Un sequestro di 35mila chili di ortaggi e la chiusura dell’azienda per irregolarità. Il titolare della Incar Fruit si difende parlando di prassi comune in quell'angolo di Sicilia. Secondo un piccolo produttore, però, «spesso per rispettare i contratti con la grande distribuzione» si accetta di tutto
Vittoria, merce non tracciata e «colpe del sistema» Dal piccolo produttore alla grande distribuzione
Durante l’ispezione delle forze dell’ordine, Andrea Incardona avrebbe scaricato le colpe sul «sistema». «Così fanno tutti», avrebbe dichiarato agli investigatori che gli hanno sequestrato 35mila chili di prodotti ortofrutticoli e sospeso l’attività. Lui, sostiene, si sarebbe limitato a confezionare la merce presente nel suo magazzino che avrebbe poi rivenduto; comprese le tonnellate di pomodoro, zucchine, cetrioli e finocchi non tracciati e di dubbia provenienza. Incardona è il titolare di Incar Fruit, un’azienda di lavorazione dell’ortofrutta che associa cento produttori e rivende alla grande distribuzione organizzata con marchio certificato made in Italy. «Mangia sano, mangia siciliano» è lo slogan pubblicitario presente nel sito internet della ditta, che ha sede a Vittoria.
Investigatori e associazioni del settore hanno più volte denunciato casi di tonnellate di ortaggi prodotti in paesi nordafricani ma venduti come provenienti dalla fascia trasformata (l’area che si estende da Pachino a Licata con centro Vittoria). Pomodori, melanzane, zucchine e cetrioli che, coltivati al di fuori dei confini, e spesso delle norme, dell’Unione Europea, non rispetterebbero gli standard di qualità, di sicurezza, e costerebbero molto meno.
Intervistato al telefono, l’imprenditore è fiducioso: «Aspettiamo il dissequestro. Io così mi mangio venti anni di lavoro, di nome». Agli investigatori che hanno chiuso la sua azienda avrebbe spiegato il meccanismo: i produttori trasportano la merce nel suo magazzino, senza documenti allegati; a lui il compito di etichettare e certificare la provenienza, sulla base dell’azienda produttrice. «Ho chiesto immediatamente a tutti i miei produttori di mandarmi la bolla e le certificazioni necessarie», ha concluso Incardona.

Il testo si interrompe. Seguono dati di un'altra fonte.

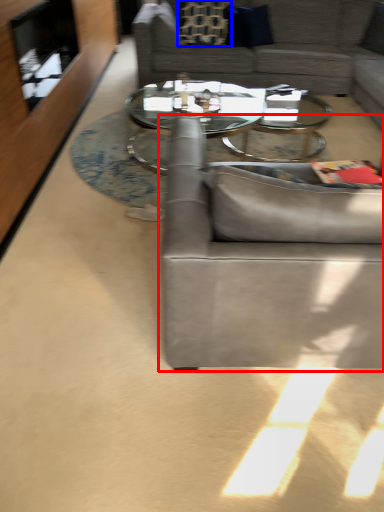 Question: Which of the following is the closest to the observer, studio couch (highlighted by a red box) or pillow (highlighted by a blue box)?

Choices:
 (A) studio couch
 (B) pillow

Answer: (A)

Secondo l’imprenditore vittoriese, se la merce provenisse invece dall’estero, lui non avrebbe alcuna possibilità di saperlo, ma la contraffazione sarebbe opera dei produttori.
Un agricoltore di una piccola impresa (quasi la totalità del tessuto produttivo vittoriese è formata da Pmi), difende la categoria: «Noi siamo i piccoli: siamo al tracollo economico e oggi non abbiamo neanche la liquidità per operazioni del genere – spiega nell’anonimato -. Il prezzo è così basso che non guadagniamo vendendo ciò che produciamo. Perché farci noi stessi la concorrenza acquistando all’estero? Trentamila chili poi sono tanti per un singolo produttore truffaldino». Secondo uno degli investigatori impegnato nelle indagini sulla filiera agricola, «la merce spesso viene introdotta dal Marocco, dalla Tunisia o anche dall’Albania (probabilmente prodotta in Turchia) e viene confezionata qui». Ma finisce mischiata perché spesso anche i produttori locali conferiscono in magazzino senza bolla. «Gli imprenditori ci stanno – continua l’agricoltore – perché se non prendono la merce anche senza bolla, rischiano di non rispettare i contratti che sottoscrivono con la grande distribuzione e vengono tagliati fuori dal mercato. Così invece possono mischiare».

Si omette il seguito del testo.